We’d heard of Potatoes Anna before, but neither of us had tasted it. When we looked at the recipe in The Way to Cook, by Julia Child, we knew we would have something akin to Scalloped Potatoes when we were through, since it involved two great tastes that taste great together: cheese and potatoes. That’s enough to get us scratchin’.
Makes 4 servings.
Apparently, it’s traditional to use Swiss cheese in this dish. Could be traditional, but we didn’t have any in the house, so we used sharp Cheddar, instead. Since the potatoes are peeled, buying organic potatoes isn’t as important. As this is going to cook for a while, the olive oil will lose most of its flavor, so you could use pretty much any mild oil.
Procedure in detail:
Peel and slice potatoes. Fill a bowl with cold water, and, as you slice the potatoes into 1/4-inch thick slices, place each slice in the cold water to remove some of the starch and keep it from browning. Removing the starch will make for a creamier potato dish at the end, and, preventing the browning (oxidation) will keep the potatoes looking appealing.
Heat skillet and oil. Absolutely use a really good non-stick skillet — we used well- seasoned cast iron — because these potatoes are going to do their best to stick. And, with 45 minutes of cooking, they’d be able to stick ’til the cows come home. Add about 3 tablespoons of the oil and heat over medium heat until hot.
Drain and dry. Drain the potatoes into a colander, then dry them in a clean towel. Without water on the outside, you’ll reduce the amount of grease spatter, and, since you’ll be layering in the potatoes, this will be a good thing.
Layer potatoes. Working quickly, layer the potato slices on the bottom of the pan, allowing them to overlap slightly. When you have one layer, put down another.
Layer cheese. Now, place a layer of cheese on the potatoes, then another layer of potatoes.
Season. Sprinkle with freshly- ground black pepper and a bit of salt, then drizzle with the remaining bit of oil.
Crisp. Let the potatoes cook on medium-high heat for about 5 minutes to help the bottom crisp a bit.
Cook. Lower the temperature to low, cover, and cook the potatoes for about 45 minutes, or until a sharp knife easily pierces the potato slices.

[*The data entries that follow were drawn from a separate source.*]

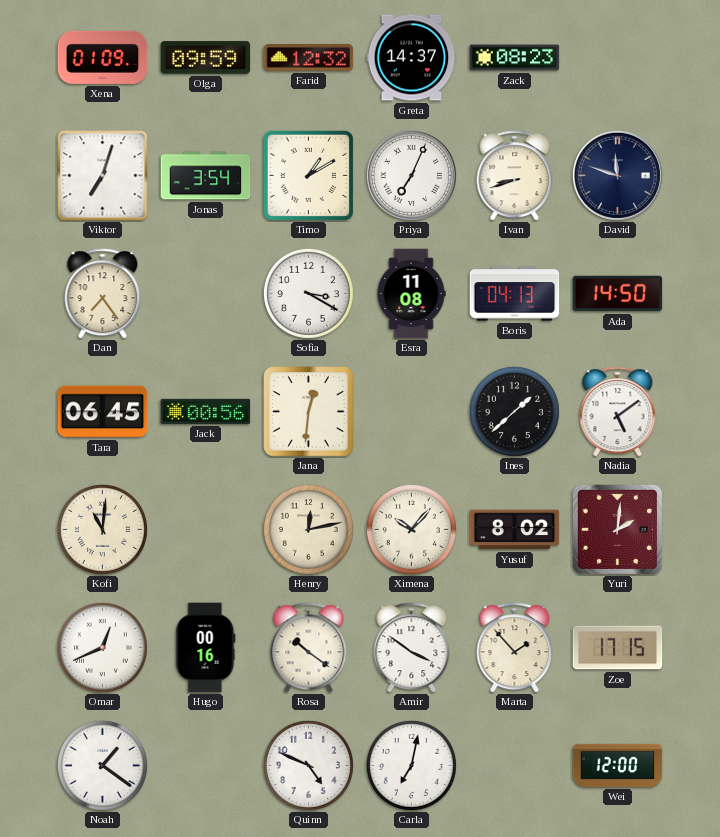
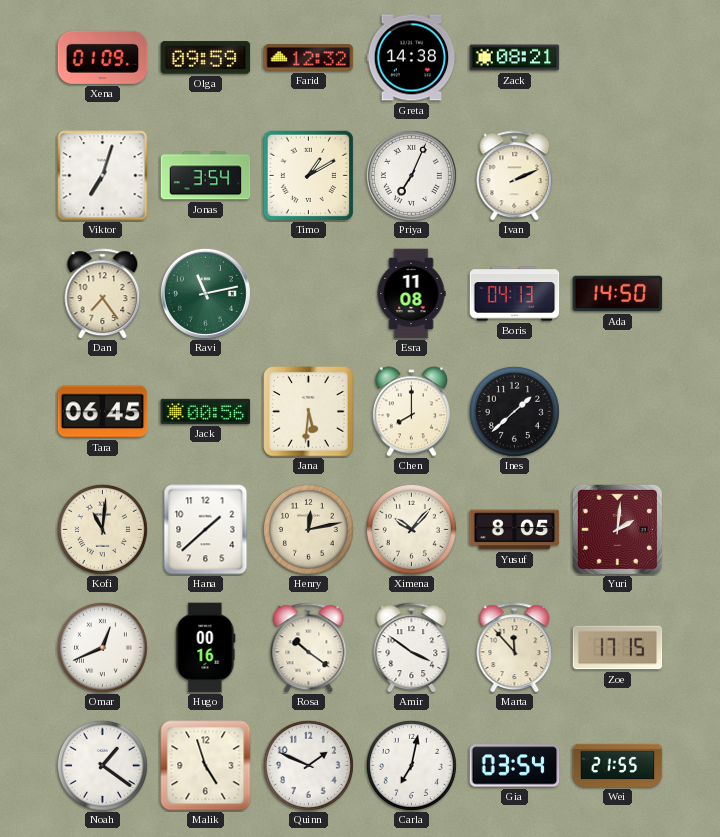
Greta: 14:37 -> 14:38
Zack: 08:23 -> 08:21
Ivan: 8:42 -> 2:11
David: 11:48 -> none
Ravi: none -> 11:13
Sofia: 3:20 -> none
Jana: 12:31 -> 5:31
Chen: none -> 8:00
Nadia: 5:09 -> none
Hana: none -> 1:38
Yusuf: 8:02 -> 8:05
Marta: 1:53 -> 11:53
Malik: none -> 4:57
Quinn: 4:49 -> 1:49
Gia: none -> 03:54
Wei: 12:00 -> 21:55
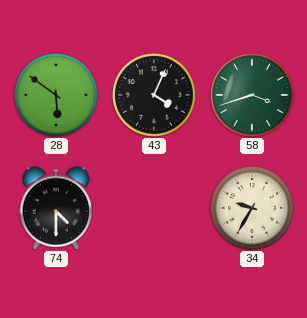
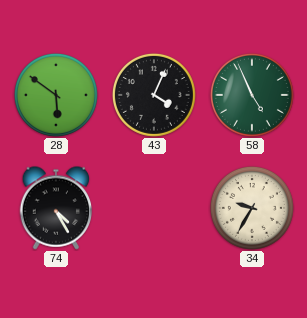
58: 3:42 -> 4:56
74: 4:30 -> 4:25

Unmold. Now, we come to the most difficult part, removing the potatoes from the pan. If you want, you can wimp out and just scrape out pieces of potatoes and serve. Here in the test kitchen, we are going to try to unmold those potatoes. Using a spatula, we worked our way around and under the potatoes until we could tell that the potatoes were unstuck. Placing a plate over the top of the pan, and hands covered with hot pads, we quickly inverted the plate pan combo, and the potatoes fell right out. We did fix up a few straggling potato slices.
Serve. Cut through that crisp layer on the bottom to form wedges and plate.
Well, these had potatoes and cheese, so we knew from the get go that they’d be good. Even so, they were even better than we expected. The soaking in water helped give the potatoes a creamier texture when cooked, and, the crispy cheese/potato crust that formed on the bottom was, as we’re sure you can guess, delicious. Even better than the crispy parts of scalloped potatoes. Really. Four stars.